Ton Christiannse, CEO of Vion Food UK, told delegates at the 2010 IGD Convention how the global meat producer is meeting sustainability challenges on a number of levels.
Later, premium sausage brand Debbie & Andrew’s, one of the brands in Vion’s portfolio, presented their journey from farm to fork and recent recognition by the Sunday Times as a business on the up.
Christiannse said Vion is probably the largest farmer-owned business in the world. In the UK it is focused on supplying own label meat and meat products to the grocery multiples.
“With size comes responsibility. We are absolutely aware of our obligation to be a leader in reducing the carbon footprint of agriculture, while recognising the need to feed the population,” he said.
Christiannse said the company was committed to improving animal health and welfare and was making progress via initiatives such as producer clubs.
As a leading pig farmer, Vion is taking steps to address consumer concerns for higher welfare in its production processes, said Christiannse. Pigs were also efficient converters of by-products and moving forward there may be further opportunities to use other by-products as a source of animal feed, he said.
In poultry the company is able to offer ‘produce of Scotland’ status across all welfare tiers – chicks, feed and processing.
“Not only does this have the the benefit of meeting increasing consumer demand for local produce, development of this Scottish supply chain has resulted in a reduction of more than 1m food miles,” said Christiannse.
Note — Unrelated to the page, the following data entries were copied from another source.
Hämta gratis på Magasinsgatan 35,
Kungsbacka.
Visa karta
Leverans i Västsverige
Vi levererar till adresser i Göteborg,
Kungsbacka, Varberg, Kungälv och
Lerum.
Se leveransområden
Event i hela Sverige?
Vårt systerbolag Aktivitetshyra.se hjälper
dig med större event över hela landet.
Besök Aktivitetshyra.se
Christiannse presented the scope for by-products, such as animal fat, from different livestock.
He revealed how the company was improving self-sufficiency in Holland by supplying a power station with animal meat for the incinerator. It provides green electricity to over 50,000 homes, he said, and represents a reduction of 150,000 tonnes of CO2 emissions each year.
It has also invested in anaerobic reactors to convert waste products into green electricity and further moves are planned in this area.
The use of slaughter by-products does not stop at green energy production, said Christiannse. Vion is the biggest global supplier of gelatine, used in confectionery and pharmaceuticals industries and a leading supplier of materials for bone china.
The company is also committed to the development of foundation foods, he said. One example is Peptan, which is claimed to improve bone health in elderly people and assist in the maintenance of healthy skin.
Christiannse said Vion’s global scale allowed it to pinpoint and transfer best practice, “because carbon reduction and food security must be viewed as a social commitment, and not a competitive advantage”.
Christiannse said retailers and farmers must work together to meet these targets and satisfy consumer needs.